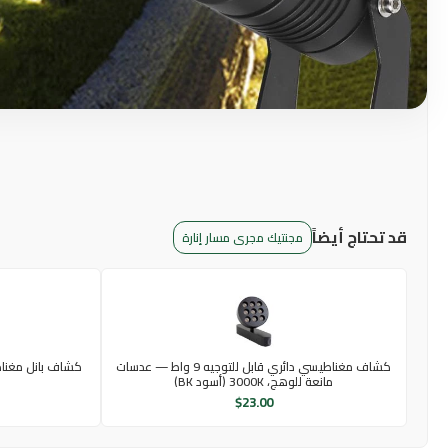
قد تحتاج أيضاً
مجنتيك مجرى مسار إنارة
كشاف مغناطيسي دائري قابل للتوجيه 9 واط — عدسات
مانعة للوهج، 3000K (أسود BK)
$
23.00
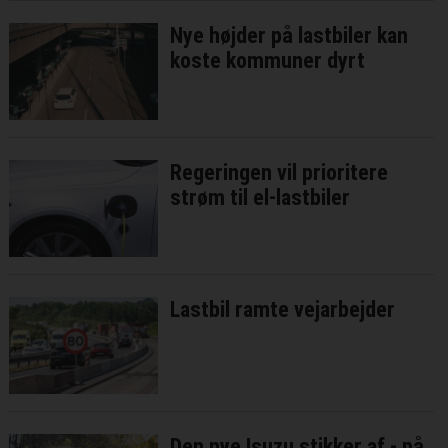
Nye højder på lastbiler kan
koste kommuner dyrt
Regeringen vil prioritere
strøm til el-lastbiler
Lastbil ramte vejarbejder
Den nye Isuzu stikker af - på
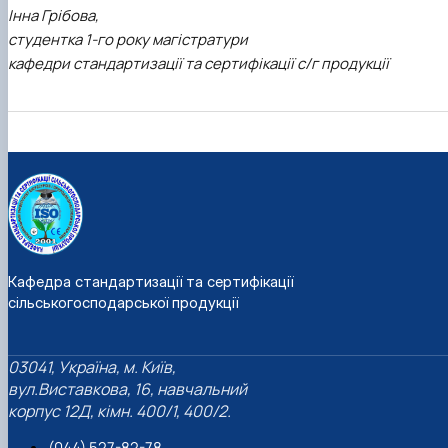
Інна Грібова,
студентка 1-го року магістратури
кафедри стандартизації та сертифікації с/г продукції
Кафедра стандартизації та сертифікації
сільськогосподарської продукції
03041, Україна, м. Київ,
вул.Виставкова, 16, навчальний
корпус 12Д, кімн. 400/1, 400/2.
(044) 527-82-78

## PROBLEM STATEMENT
What you give back must match the entries exactly, apart from the omitted pictures.

## EXERCISE RESULT
قد تحتاج أيضاً
مجنتيك مجرى مسار إنارة
كشاف مغناطيسي دائري قابل للتوجيه 9 واط — عدسات
مانعة للوهج، 3000K (أسود BK)
$
23.00
Nye højder på lastbiler kan
koste kommuner dyrt
Regeringen vil prioritere
strøm til el-lastbiler
Lastbil ramte vejarbejder
Den nye Isuzu stikker af - på
Інна Грібова,
студентка 1-го року магістратури
кафедри стандартизації та сертифікації с/г продукції
Кафедра стандартизації та сертифікації
сільськогосподарської продукції
03041, Україна, м. Київ,
вул.Виставкова, 16, навчальний
корпус 12Д, кімн. 400/1, 400/2.
(044) 527-82-78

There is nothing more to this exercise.